Ou le reprendre ? Je sais qu’en l’état il n’est pas publiable. Il manque encore de structure et d’étoffe, cependant, il m’a semblé être allé au bout de ce que je pouvais accomplir seule, avoir suffisamment bataillé avec lui, et devoir m’en remettre à un compagnon de route pour avancer encore. J’ai voulu croire qu’un éditeur verrait le diamant sous la pierre brute et me guiderait dans le processus de taille. Présomption, orgueil, ou peut-être juste besoin d’être choisie, d’être révélée. Manque de confiance, de foi en moi-même.

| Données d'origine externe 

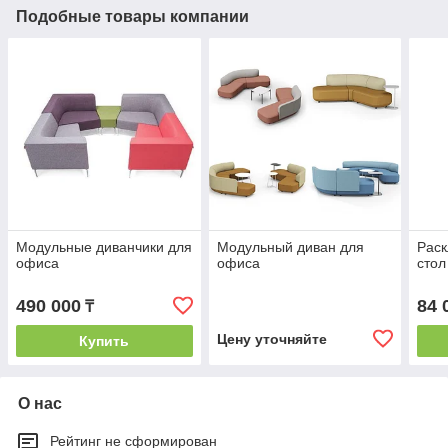
Подобные товары компании
Модульные диванчики для
Модульный диван для
Рас
офиса
офиса
стол
490 000
84 
₸
Цену уточняйте
Купить
О нас
Рейтинг не сформирован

Il me faut pourtant continuer, je le sais. Toute confortable que l’idée soit, abandonner l’écriture n’est pas une option, ce serait comme renoncer à la dernière parcelle de moi qui n’ait pas été voulue par d’autres, façonnée en fonction d’eux, aimés ou craints indistinctement. Quand j’écris, je  ne suis ni élève, ni épouse, ni amie, ni mère, ni professeure, même si toutes ces expériences nourrissent l’écriture. Je suis un moi qui ne dépend plus de personne, qui ne cherche à satisfaire personne, et l’ego se fait plus petit. Il y a l’écriture, et la course qui m’appartiennent. Mais dans la course les enjeux d’ego me paraissent plus présents, et sans doute est-ce aussi le cas dans la publication, à la différence du processus d’écriture.

Ce n’est pas seulement le temps qui manque, mais l’élan. La période que nous vivons (non pas moi, ma grossesse, mon âge, mais cette époque historique, cette génération aussi) semble tellement insensée. La stratégie du choc, sans doute, qui veut saper toute tentative de comprendre, toute pensée, nécessairement lente, toute construction de sens, et donc d’une direction, un horizon souhaitable. Que créer qui tienne la route ? Toute écriture se doit dans un contexte aussi sinistre de justifier la vie, le temps humain consacré à elle, à cette soustraction au commun peut-être. Quelle tâche immense … Si c’est vraiment ce que je pense (parfois mes propres vérités me sont encore moins accessibles que quoi que ce soit d’autre), il n’est pas étonnant que prendre la plume me soit si difficile. Elle est bien chargée …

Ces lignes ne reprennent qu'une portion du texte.